En dehors des associations créées partout dans l’unique objectif de développer les localités, des jeunes qui semblent avoir décroché le jackpot dans des pays de la sous-région se font remarquer dans plusieurs villages. « Chez nous à Horé Fello, les ressortissants sont nos principaux bailleurs. Le fils de El Hadj Amadou à lui seul a rénové la mosquée en un bâtiment R+1 (rez-de-chaussée plus un étage) ; et lui c’est un jeune qui fait du commerce à Abidjan ici. Il n’a jamais été en Europe mais il réalise ici plus que n’importe qui car il est également l’un des plus grands bailleurs de la construction de l’école primaire », soutient Thierno Alpha Sall, sage de ladite localité.

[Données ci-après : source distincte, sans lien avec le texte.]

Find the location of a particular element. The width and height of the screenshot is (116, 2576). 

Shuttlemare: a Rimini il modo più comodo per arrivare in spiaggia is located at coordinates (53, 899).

Pour l’alimentation, Mamadou Diouldé Diallo affirme que 90% des dépenses quotidiennes des familles de Dionfo et environs sont financées par ces ressortissants : « aujourd’hui beaucoup de parents surtout vers chez nous à Dionfo ici parce que l’agriculture et l’élevage ne se développent pas bien ici ; aujourd’hui comme ils le disent si vous n’avez pas de connexion, entendez par là ‘’code’’, c’est-à-dire le mot de passe pour retirer l’argent ; que si vous n’avez pas cela vous ne pourrez manger. Donc pour ce qui est de la nourriture, je peux dire que 90% des cuisines fonctionnent grâce à ces codes venus de la sous-région”.
Une position confirmée par Mamadou Bah, gérant d’une agence de transfert d’argent de la place : « notre agence ne s’occupe que du transfert d’argent en provenance du Sénégal, de la Gambie, de la Guinée Bissau, de la Côte d’ivoire, de la Sierra-Leone et du Liberia. Mais laissez-moi vous dire qu’on est tout le temps en manque de liquidités car la balance n’est pas équilibrée. On n’enregistre que des retraits ici à Labé et il n’y a pratiquement pas de dépôts. Ce sont les jeunes en aventure qui déposent des montants qu’on transmet à leur famille. Voilà pourquoi, nous rencontrons d’énormes difficultés. »
« À Ndantari Missidé ici, la population est nettement en avance par rapport à l’Etat car tout ce qu’on a comme infrastructure ici a été réalisé par les ressortissants en général et plus particulièrement par les jeunes qui se débrouillent dans des pays de la sous-région. Ils ont fait le poste de santé, ils ont fait l’école primaire, ils ont fait le marché. Ils créent même des routes qui n’ont jamais existé entre certains villages sans compter l’adduction d’eau et le reste des activités. Ils sont tous pour nous ici », déclare Thierno Billo Barry, un sexagénaire bien respecté dans ce village.
Ces arguments, face à l’abandon des villes et villages du Foutah Djallon par la grande partie de ses bras valides qui se déplacent en masse vers les pays voisins, il est facile de conclure que la migration inter-africaine est un couteau à double tranchant. Partir c’est bon, mais revenir réaliser chez soi est encore meilleur comme le dit un adage de la localité.